If it weren't for b-school, I'd probably get a PhD (something which i'm not particularly keen on). Why the career change? I'm tired of the esotericism/triviality that is academia. (I mean, who cares if the magnocellular pathway has bias processing towards low spatial frequency stimuli?!)
Schools:Would love to attend either Columbia/NYU. Would like to keep it within the northeast (gf lives in queens). Yale would be okay, but I worked/lived there long enough to know that New Haven is a ****-hole. I'd choose Fordham as a safety. Just afraid of being tagged as a 'commuter', seeing as I live in NYC already.
Questions:1.) Is Columbia a stretch? NYU/Yale? (If I get my target score of 720 GMAT...)

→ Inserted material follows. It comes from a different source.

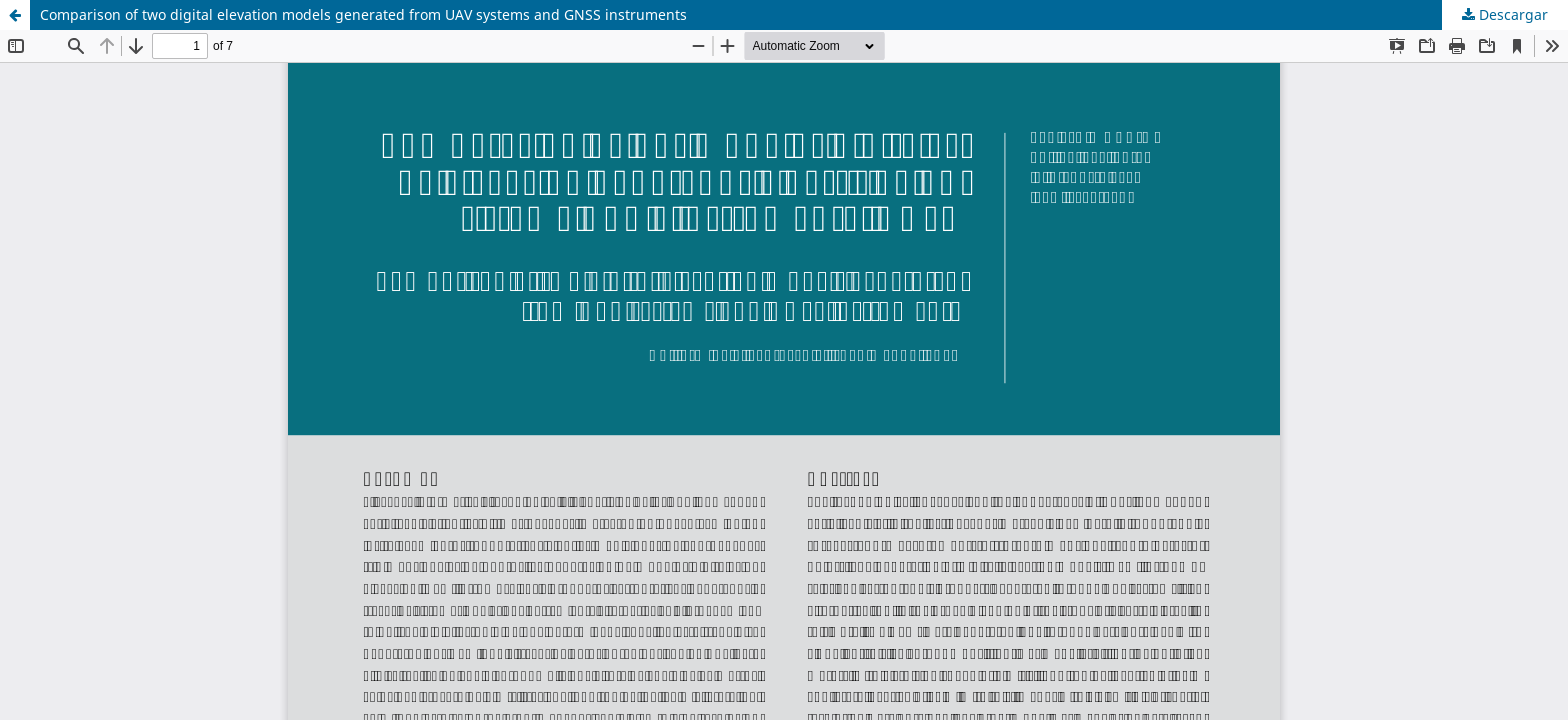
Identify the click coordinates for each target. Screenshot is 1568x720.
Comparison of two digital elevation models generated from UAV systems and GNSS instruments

2.) Should I take the CFA level 1 to prove that I'm interested in the public markets/finance?
3.) Would it improve my chances if I published one more journal article? i.e, would it show more accomplishment in my career?

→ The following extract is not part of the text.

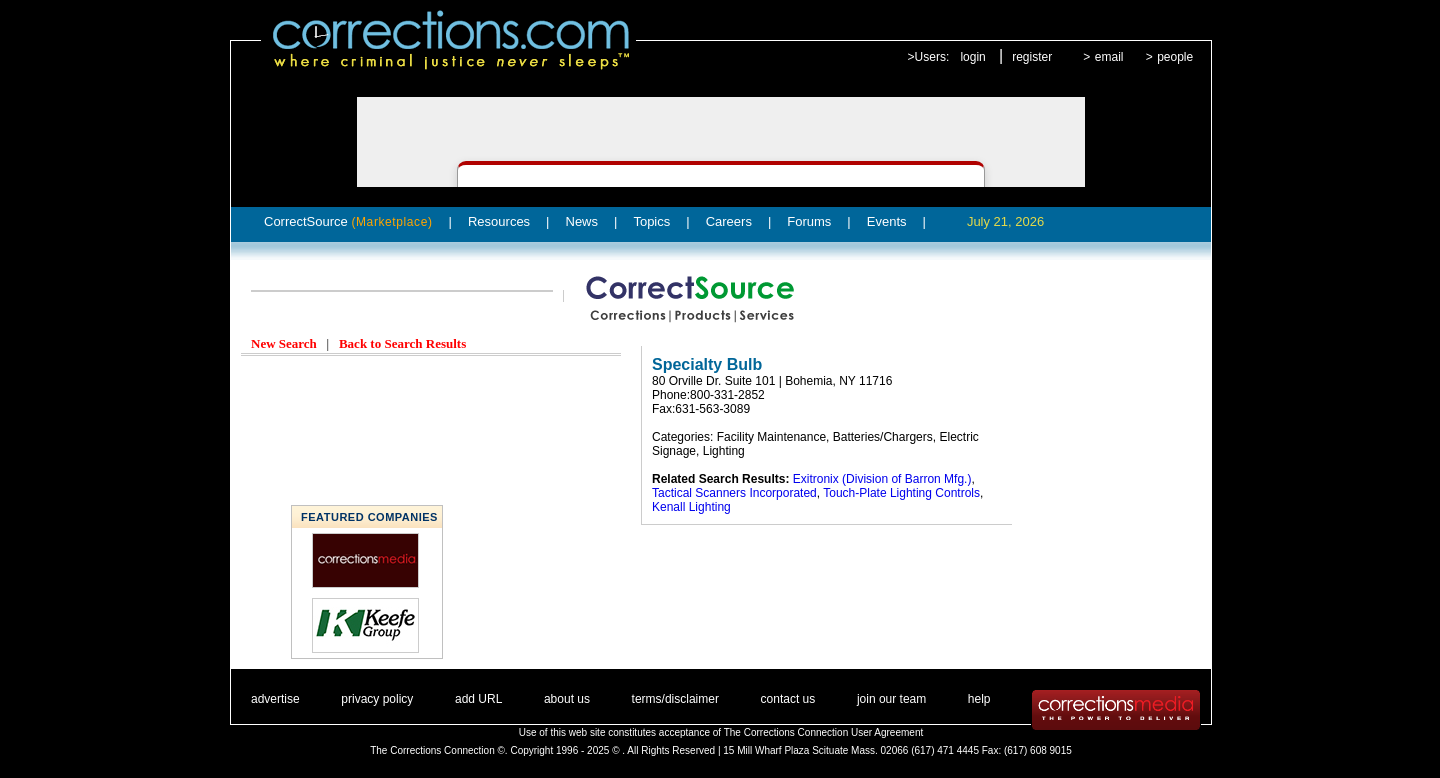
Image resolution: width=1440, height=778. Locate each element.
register (1032, 57)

4.) Seeing as I'm in academia, I don't have too many chances at leadership. Will the adcoms call me out on having applied for a big brother volunteer position so close to my application date?
As such, I'm struggling with the decision to apply either this year (2012), or next (2013). If applied this year, I would not have a CFA/extra publication/enough leadership experience as a big brother .... but I'm wondering, even if I had all that - would it even help me at all?
That's all. Sorry for being so verbose and thanks for reading. Any advice would be greatly appreciated.
Thanks again!
Thanks! Glad you value my honesty and directness.
1. Columbia is a stretch, but you have enough of an outside shot that it's at least worth it (yes your experience to date is research - but it's in health sciences which helps; any other research discipline like engineering, humanities, etc and it would be a long shot). NYU and Yale would also be stretches as well but still worth applying. The thing is, you don't have the typical profile, so it's a wild card - i.e. even more subjective on the part of the adcom. All of this assumes a 720+ GMAT.
2. No. Within 5 years, about 2 billion Asians would've taken the CFA. Even with Level 1 - it's not hard, but the volume of work required to pass the exam means you will have no life. It's not something to do casually, unless you are a real geek.
3. No. It's not about your academic smarts. You're an Asian dude in health sciences. They'll assume you're book smart. What isn't as obvious is whether you have the team/interpersonal skills, so that's what you need to emphasize (think of the geeky Asian bookworm stereotype: that is what adcoms are thinking even if they will never admit it out loud - so you have to show the opposite).
4. Don't start stuff now for the sake of it. It'll be obvious. Focus on the team oriented aspects of your work, being able to work with different kinds of people, etc.